Catheter-associated urinary tract infection (CAUTI) is one of the most common kinds of patient harm. One way of introducing bacteria into the urinary tract is by inserting a contaminated indwelling urinary catheter (IUC) due to non-aseptic handling during insertion or during maintenance of the IUC and/or the attached urine collection bag. Another way is to leave the IUC in place. The longer the dwell time the greater the risk of bacteriuria. In Sweden, the recommendations from The National Board of Health and Welfare on IUC-insertion procedure has shifted gradually from requiring sterile catheter to accepting non-sterile catheter over the years. In parallel, various denominations has been introduced for IUC-insertion, one of them called clean/nonsterile technique. In 2012 the European Association for Urology Nurses (EAUN) published a guideline on urethral catheterisation requiring sterile IUC and aseptic technique during procedure. The Swedish national Handbook for Healthcare was inspired by it and revised its recommendations. Though, different hospitals had differing requirements on sterility during IUC-insertion procedure. The overall aim with this thesis was to gain increased knowledge in various aspects on indwelling urinary catheter treatment and its relation to asymptomatic bacteriuria and urinary tract infection.

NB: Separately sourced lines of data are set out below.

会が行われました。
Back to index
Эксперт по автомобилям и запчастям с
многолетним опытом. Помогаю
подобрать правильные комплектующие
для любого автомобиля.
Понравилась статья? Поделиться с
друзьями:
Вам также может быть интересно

In Study I, a cross-sectional survey, we used a structured questionnaire to explore how registered nurses and assistant nurses from three departments at hospital A described their IUC-insertion procedure in relation to what they called their insertion technique, and whether they followed the hospital guideline for urethral catheterisation. Of 492 included in the study analyses at hospital A, 58% (n=287) said that they followed the hospital guideline. Irrespective of the origin of the denomination used, "clean/non-sterile technique" was used significantly more often by the registered nurses (244/308 vs 104/179, P<0.001) whereas the assistant nurses used the denomination "sterile technique" significantly more often (75/179 vs 64/308) (P<0.001). Overall, 82% considered the catheter should be kept sterile during procedure but only 16% described all the prerequisites to achieve this. Assistant nurses performed IUC-insertion at least twice a week significantly more often than registered nurses (22/179 vs 4/210, P<0.001). Though, this was not an everyday task.

In Study II the same questionnaire was used in a cross-sectional survey to compare how registered nurses and assistant nurses from three departments at hospital A and hospital B described their IUC-insertion procedure in relation to the denominations they used for the procedure. A total of 819 participants, 492 from hospital A and 327 from hospital B, were included in the study analyses. Most participants called their IUC-insertion technique "clean/non-sterile". The participants' conformity with all the sterility precautions in the EAUN-guidelines were associated with working at departments of Cardiology and Surgery (OR 2.35, 95% CI 1.69-3.27), use of sterile catheterisation set (OR 2.06, 95% CI 1.42- 2.97), use of sterile drapes for dressing on insertion area (OR 1.91, 95% CI 1.24- 2.96) and using the term "sterile technique" (OR 1.64, 95% CI 1.11-2.43).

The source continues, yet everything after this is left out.